Quel a été son rôle avant et pendant la guerre d’Algérie, en tant que ministre sous la IVᵉ République?
Lors du déclenchement de la guerre d’Algérie, François Mitterrand est ministre de l’Intérieur. Ses déclarations, après les attentats du 1er novembre 1954, sont sans ambiguïté : la seule réponse à apporter est une sévère et immédiate répression. Il espère que celle-ci, et quelques réformes, permettront de conserver l’Algérie, qui, ne l’oublions pas, est constituée de départements français. Ce qui rend d’autant plus incontournable le slogan, repris par François Mitterrand, « l’Algérie c’est la France ». Lorsqu’il est ministre de la Justice, il va faire partie des « durs ». Il soutient la répression et bien sûr les pouvoirs spéciaux. Alors qu’il connaît parfaitement la systématisation de la torture dès 1955-1956, il feint de l’ignorer.
Il a donné l’ordre de mettre à exécution les militants du FLN emprisonnés en Algérie et en métropole, Montluc et autres…
François Mitterrand est celui qui a proposé le moins de grâces pour les condamnés à mort du FLN : à peine 1 sur 5, bien moins que des gouverneurs généraux de l’Algérie, considérés pourtant comme des ultras. Son engagement dans la répression est total.
Quelles ont été ses relations avec Defferre durant la colonisation ?
Pour ce que nous en savons, François Mitterrand, en tant que ministre de la Justice, signe la loi-cadre préparée par Gaston Defferre en 1956, mais celle-ci va beaucoup plus loin dans les réformes que ce qu’il avait pu imaginer.
On peut penser que, pour lui, ces réformes – suffrage universel dans les colonies d’AOF, AEF, Madagascar, Togo et Cameroun avec la création d’Assemblées territoriales, érection de Conseils de gouvernement avec d’importantes attributions de responsabilités locales, etc. – allaient trop loin.
Pour autant, Gaston Defferre n’a jamais été un décolonisateur : la loi-cadre visait à transformer la politique impériale de la France en associant les élites locales, tout simplement pour conserver l’empire. Mais il avait au moins compris que la répression à outrance était sans avenir. C’est plus tard qu’ils se retrouveront, notamment lorsque François Mitterrand imaginera installer à Marseille son mémorial rendant hommage à l’entreprise coloniale de la France et aux pieds-noirs.

Comment a t’il imposé le mythe du « grand décolonisateur » à ses hagiographes ?
François Mitterrand va réécrire le passé, sa biographie. Par petites touches, dans ses ouvrages successifs et interviews, il se présente comme un visionnaire qui avait anticipé les décolonisations, alors qu’elles l’ont surpris. Plus encore, il insinue à plusieurs reprises qu’il aurait été anticolonialiste, ce qui est une pure fabulation. Mais ses écrits ont fait foi et plusieurs de ses biographes s’y sont laissé prendre, prenant pour argent comptant ce qu’écrit François Mitterrand dans ses ouvrages.

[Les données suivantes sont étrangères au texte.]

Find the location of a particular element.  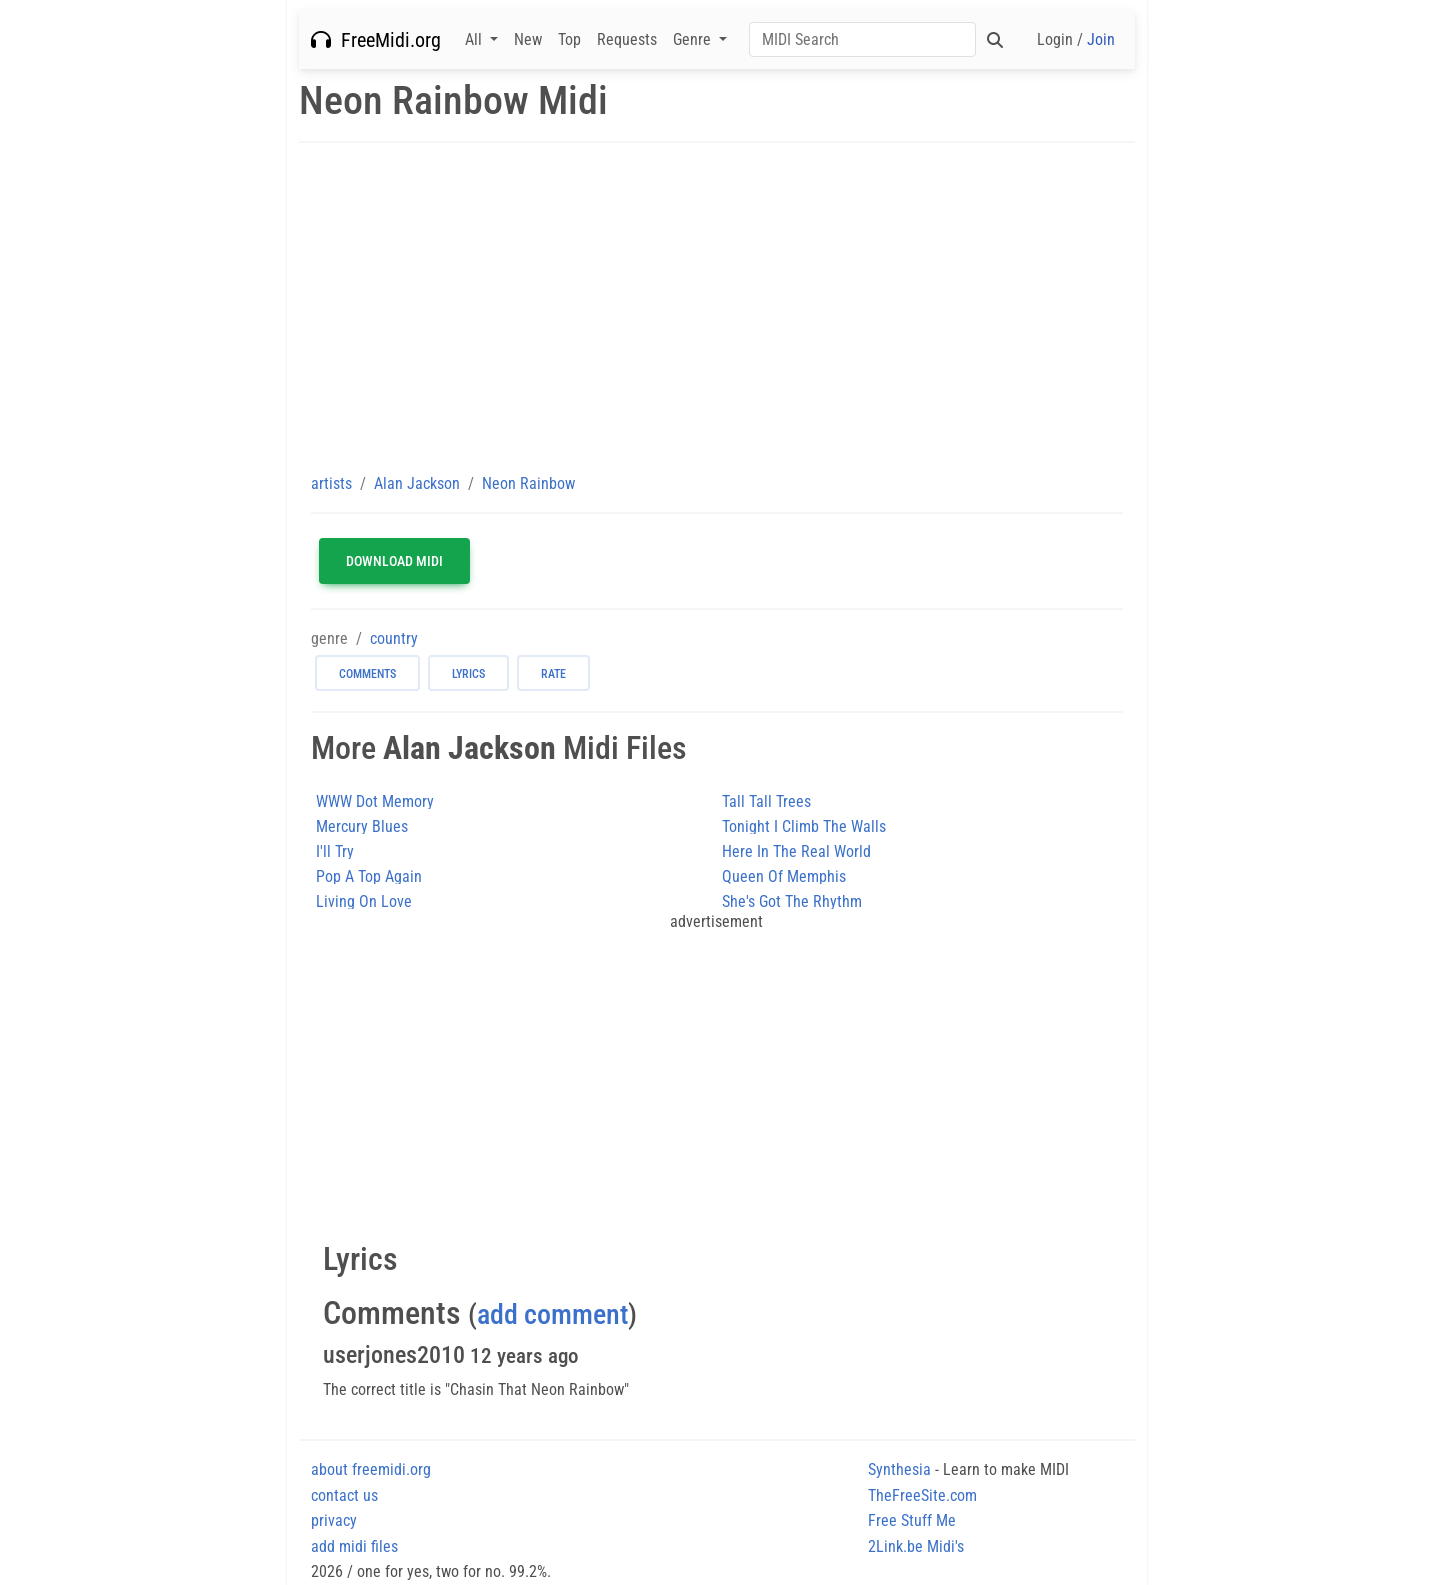

privacy is located at coordinates (334, 1520).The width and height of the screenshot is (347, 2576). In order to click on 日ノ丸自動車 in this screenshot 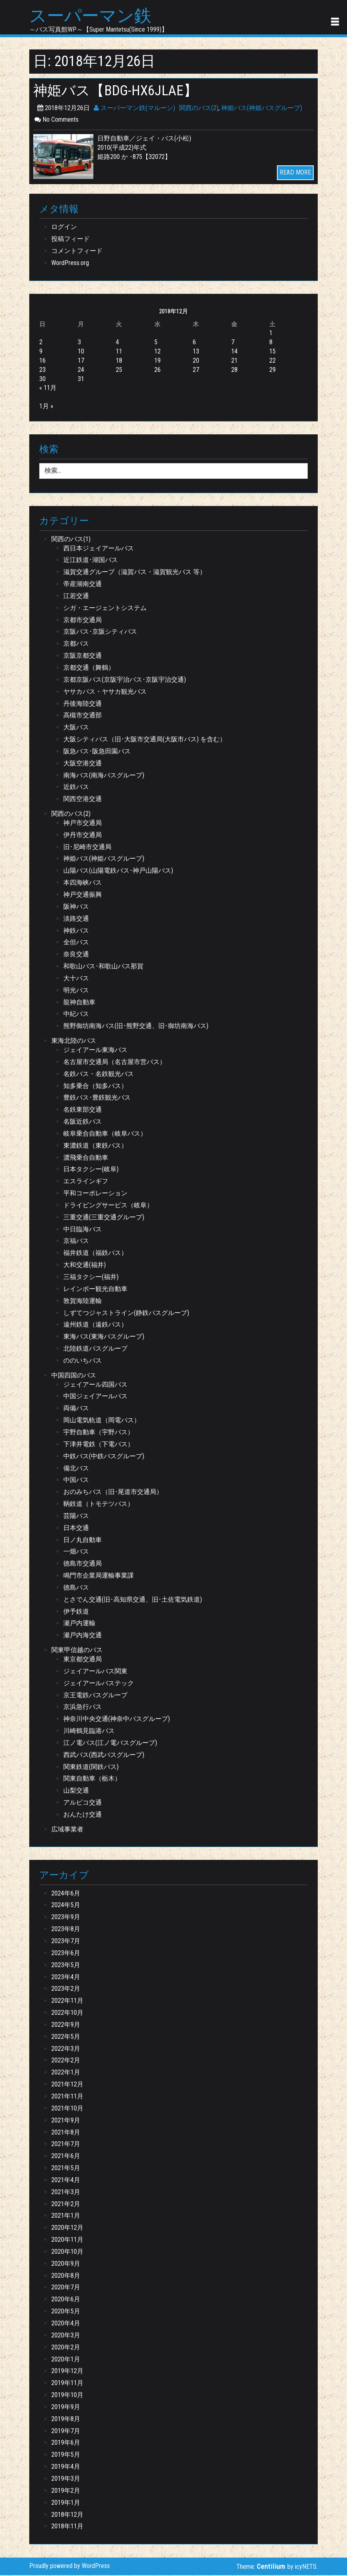, I will do `click(82, 1540)`. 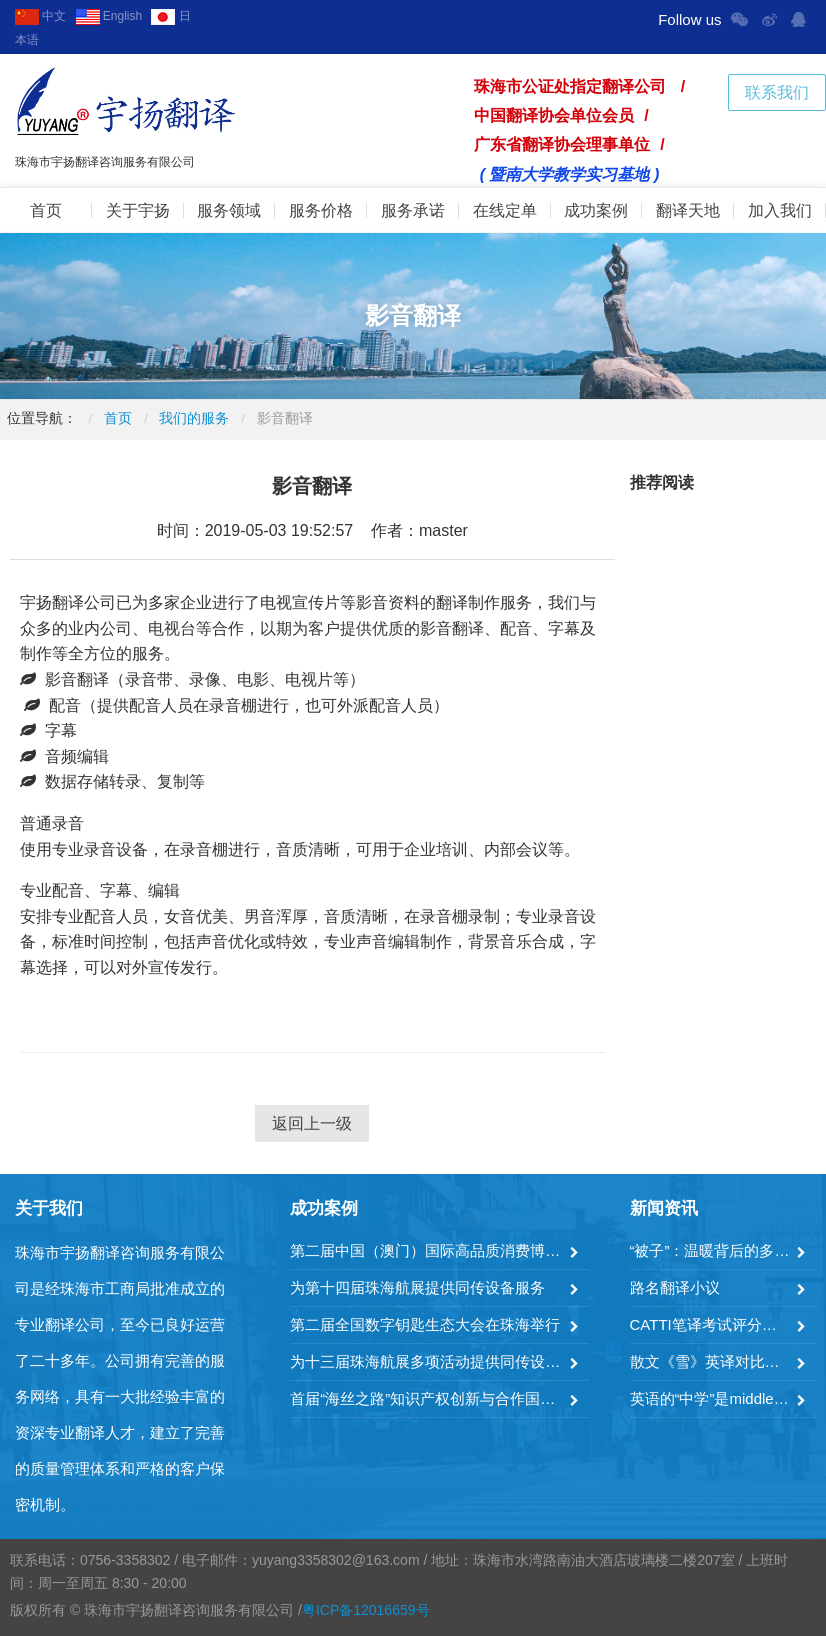 What do you see at coordinates (312, 1123) in the screenshot?
I see `返回上一级` at bounding box center [312, 1123].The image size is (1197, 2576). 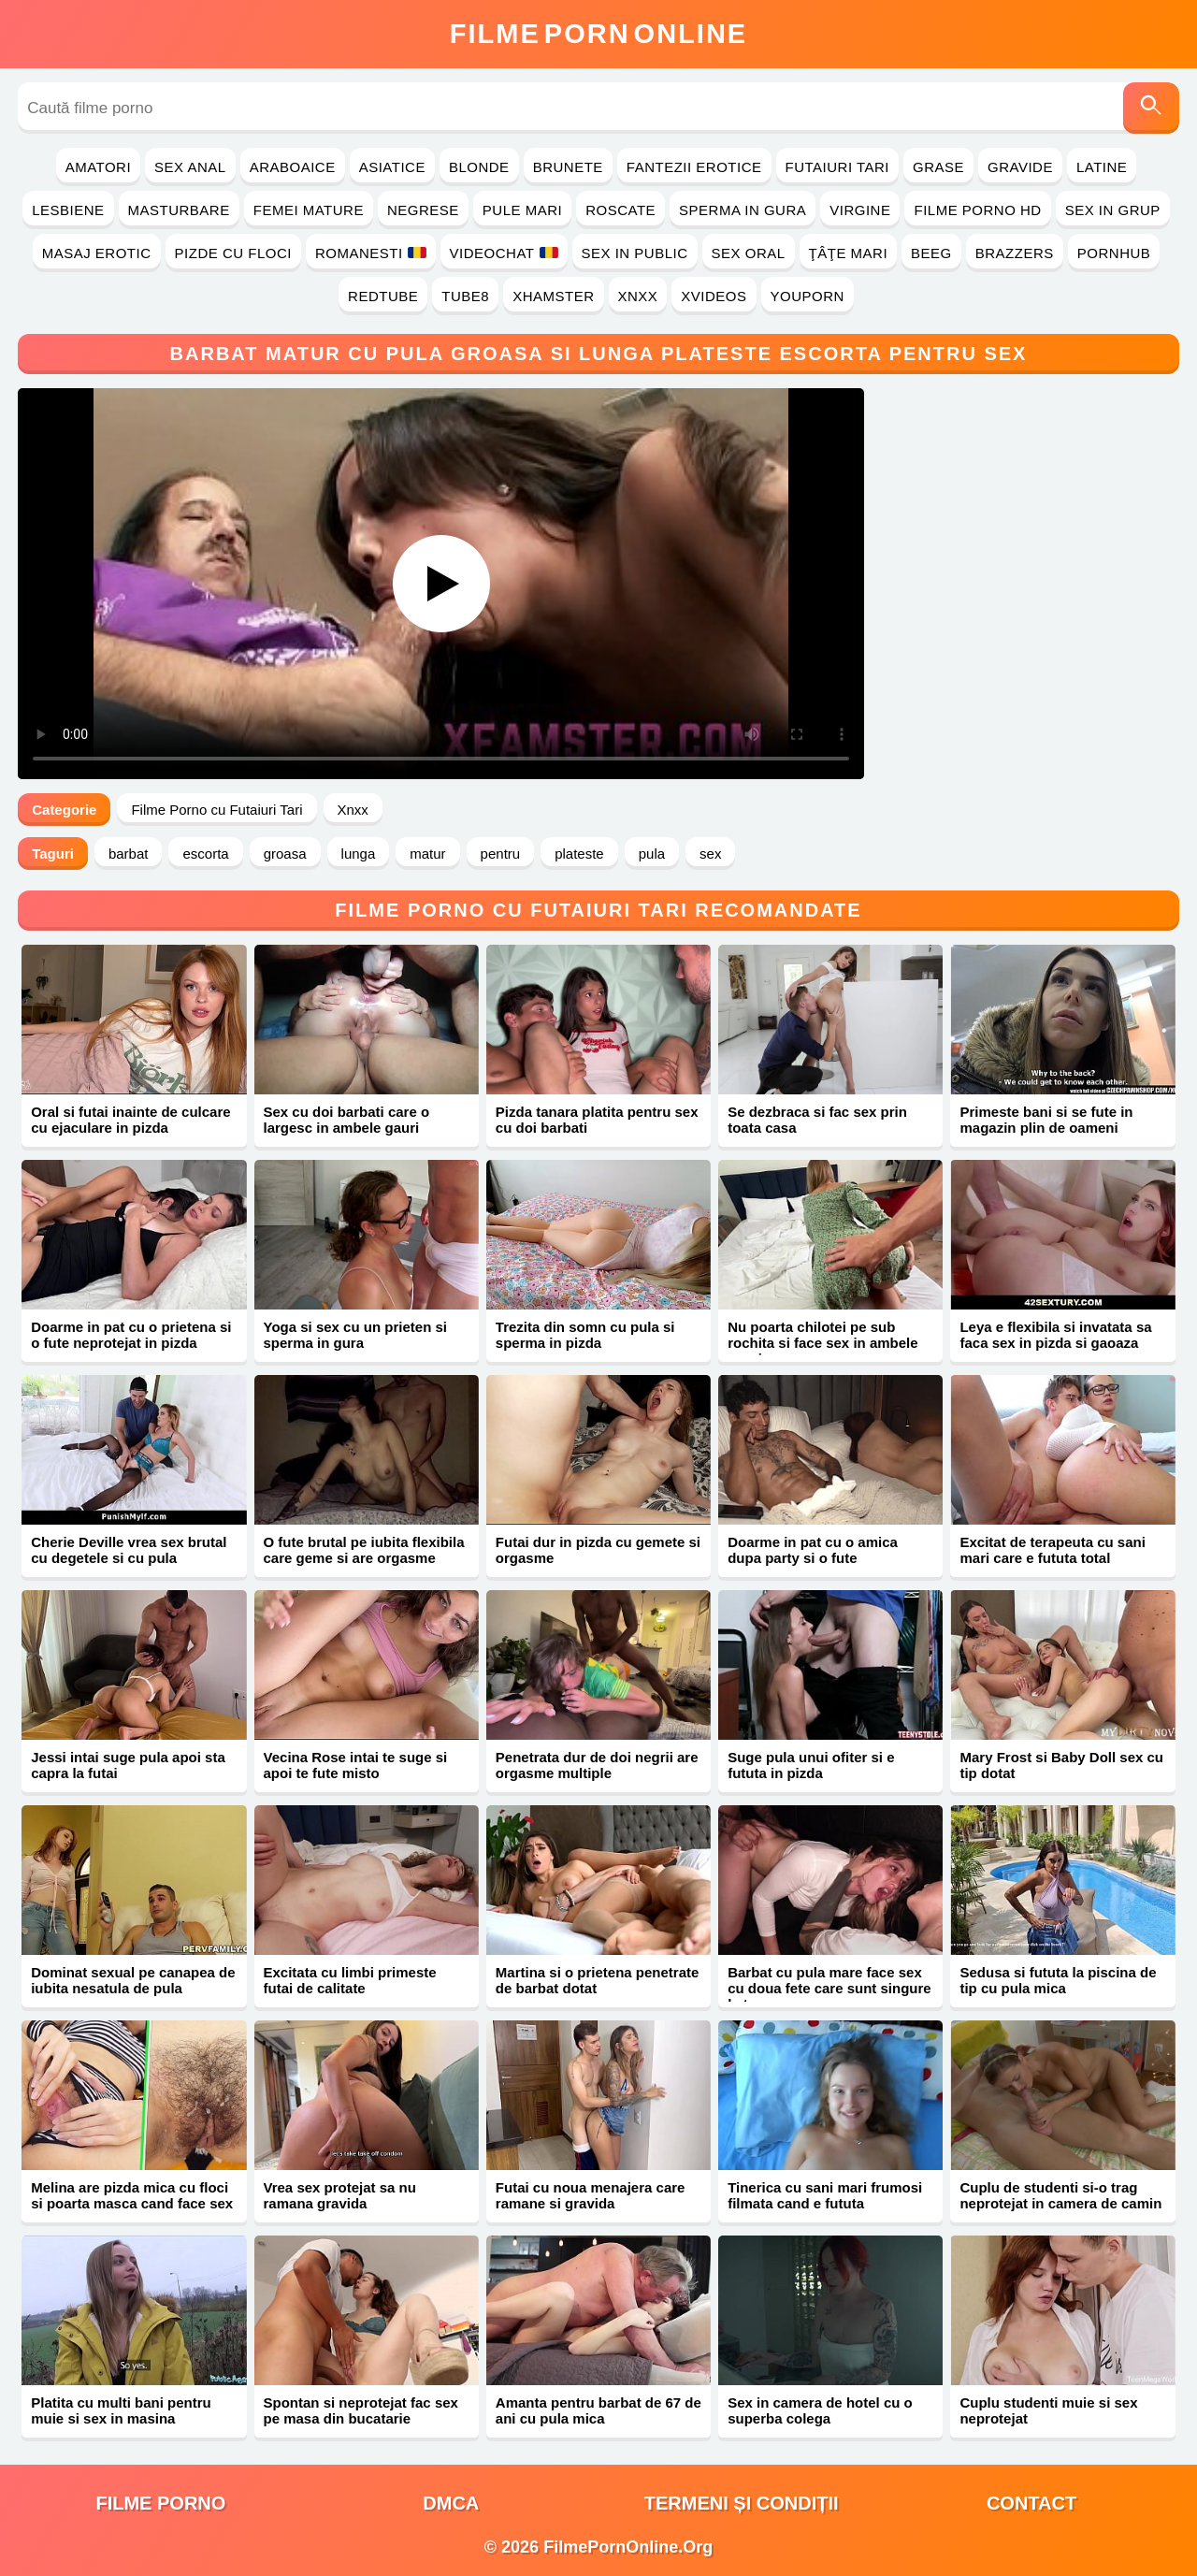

Le sous-titre de votre ouvrage est « de la colonisation à la Françafrique », Quel a été sa position dans la période postcoloniale?
C’est justement durant cette période que sa formation coloniale, sa vision du monde, s’actualise. En 1982, par exemple, il renvoie Jean-Pierre Cot, alors ministre de la Coopération, qui avait eu la naïveté de croire qu’il pouvait appliquer le programme commun dans ses points concernant l’Afrique et les anciennes colonies. Il s’agissait alors de normaliser les relations avec les ex-colonies, qui constituait alors le « pré-carré » de la France, ce que l’on n’appelait pas encore la françafrique.
C’est un tournant, car François Mitterrand va reprendre cet héritage postcolonial initié par de Gaulle dès 1960 et continuer donc de soutenir des régimes africains corrompus et parfois criminels. Mais il en va, pour lui, de la grandeur de la France et le « pré-carré » est la condition de cette « grandeur ».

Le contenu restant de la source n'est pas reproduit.